TRY IT.
In the records below, which lines include "vols"? Copy them.

TASK INPUTS.
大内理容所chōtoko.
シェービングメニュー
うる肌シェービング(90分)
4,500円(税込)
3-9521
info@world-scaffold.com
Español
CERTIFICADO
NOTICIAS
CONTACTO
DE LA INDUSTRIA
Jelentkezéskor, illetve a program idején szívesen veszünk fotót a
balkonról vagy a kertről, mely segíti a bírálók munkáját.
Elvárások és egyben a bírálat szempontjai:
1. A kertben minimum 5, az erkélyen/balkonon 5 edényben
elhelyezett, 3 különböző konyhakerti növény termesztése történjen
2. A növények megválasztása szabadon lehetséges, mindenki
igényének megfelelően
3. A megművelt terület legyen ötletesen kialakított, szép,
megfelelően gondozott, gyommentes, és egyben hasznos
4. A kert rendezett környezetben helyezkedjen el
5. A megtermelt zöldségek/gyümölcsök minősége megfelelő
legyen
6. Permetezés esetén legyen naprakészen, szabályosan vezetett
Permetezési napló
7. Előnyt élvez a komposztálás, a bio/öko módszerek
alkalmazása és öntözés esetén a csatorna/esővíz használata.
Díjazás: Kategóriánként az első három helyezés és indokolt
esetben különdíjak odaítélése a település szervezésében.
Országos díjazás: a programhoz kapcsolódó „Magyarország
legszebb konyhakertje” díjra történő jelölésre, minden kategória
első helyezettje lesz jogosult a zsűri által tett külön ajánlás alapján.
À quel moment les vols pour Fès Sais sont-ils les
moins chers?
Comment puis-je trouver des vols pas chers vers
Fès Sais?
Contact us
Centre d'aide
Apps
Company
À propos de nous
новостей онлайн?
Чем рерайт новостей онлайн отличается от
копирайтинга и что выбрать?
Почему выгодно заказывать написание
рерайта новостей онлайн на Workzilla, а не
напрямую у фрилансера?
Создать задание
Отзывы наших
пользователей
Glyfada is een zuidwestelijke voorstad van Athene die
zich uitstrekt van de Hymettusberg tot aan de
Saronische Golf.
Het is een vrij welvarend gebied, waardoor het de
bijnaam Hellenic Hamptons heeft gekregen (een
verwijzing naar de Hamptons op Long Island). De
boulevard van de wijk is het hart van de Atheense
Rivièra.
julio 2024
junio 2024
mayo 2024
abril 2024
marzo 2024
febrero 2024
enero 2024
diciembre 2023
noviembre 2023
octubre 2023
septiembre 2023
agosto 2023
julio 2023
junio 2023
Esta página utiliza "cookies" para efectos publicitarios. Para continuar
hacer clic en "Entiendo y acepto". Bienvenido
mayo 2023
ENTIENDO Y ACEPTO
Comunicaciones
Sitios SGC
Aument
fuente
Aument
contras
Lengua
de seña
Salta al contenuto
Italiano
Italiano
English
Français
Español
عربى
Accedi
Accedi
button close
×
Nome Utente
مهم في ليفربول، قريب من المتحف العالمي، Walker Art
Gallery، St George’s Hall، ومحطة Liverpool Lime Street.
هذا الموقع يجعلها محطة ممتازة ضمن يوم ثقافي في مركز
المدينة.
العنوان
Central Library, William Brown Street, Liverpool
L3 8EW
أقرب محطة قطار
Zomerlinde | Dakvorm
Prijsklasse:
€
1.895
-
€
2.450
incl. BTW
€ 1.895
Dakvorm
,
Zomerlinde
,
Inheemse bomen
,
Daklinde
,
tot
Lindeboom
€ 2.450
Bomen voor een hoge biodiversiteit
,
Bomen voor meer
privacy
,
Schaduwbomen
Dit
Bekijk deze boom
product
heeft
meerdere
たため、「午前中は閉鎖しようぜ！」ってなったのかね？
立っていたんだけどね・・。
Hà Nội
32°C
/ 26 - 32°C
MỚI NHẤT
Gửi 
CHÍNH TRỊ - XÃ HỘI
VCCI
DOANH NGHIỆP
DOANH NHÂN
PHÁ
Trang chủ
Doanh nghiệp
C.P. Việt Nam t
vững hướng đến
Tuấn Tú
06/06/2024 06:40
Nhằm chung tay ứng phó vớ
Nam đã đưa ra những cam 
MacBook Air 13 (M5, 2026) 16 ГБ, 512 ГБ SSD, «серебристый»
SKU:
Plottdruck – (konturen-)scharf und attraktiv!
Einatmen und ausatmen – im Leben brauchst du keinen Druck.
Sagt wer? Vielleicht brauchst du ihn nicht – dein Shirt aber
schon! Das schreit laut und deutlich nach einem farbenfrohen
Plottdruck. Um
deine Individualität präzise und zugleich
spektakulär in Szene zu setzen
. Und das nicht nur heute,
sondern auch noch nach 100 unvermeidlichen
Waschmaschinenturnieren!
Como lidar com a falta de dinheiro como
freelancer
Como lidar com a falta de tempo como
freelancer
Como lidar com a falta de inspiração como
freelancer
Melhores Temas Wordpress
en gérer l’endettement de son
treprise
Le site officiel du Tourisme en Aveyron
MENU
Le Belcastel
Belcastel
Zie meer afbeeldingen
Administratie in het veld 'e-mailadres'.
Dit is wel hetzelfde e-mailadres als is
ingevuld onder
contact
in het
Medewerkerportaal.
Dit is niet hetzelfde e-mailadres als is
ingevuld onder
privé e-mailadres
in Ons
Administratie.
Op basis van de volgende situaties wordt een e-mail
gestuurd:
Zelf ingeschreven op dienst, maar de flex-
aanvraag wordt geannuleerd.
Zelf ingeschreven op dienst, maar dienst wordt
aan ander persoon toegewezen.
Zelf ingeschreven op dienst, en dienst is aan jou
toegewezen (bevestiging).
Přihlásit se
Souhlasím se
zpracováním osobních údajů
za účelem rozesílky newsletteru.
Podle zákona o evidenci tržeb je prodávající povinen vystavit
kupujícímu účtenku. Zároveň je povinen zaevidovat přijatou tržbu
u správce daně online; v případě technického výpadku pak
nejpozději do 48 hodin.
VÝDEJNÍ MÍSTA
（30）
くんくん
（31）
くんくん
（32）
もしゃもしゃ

EXERCISE ANSWER.
À quel moment les vols pour Fès Sais sont-ils les
Comment puis-je trouver des vols pas chers vers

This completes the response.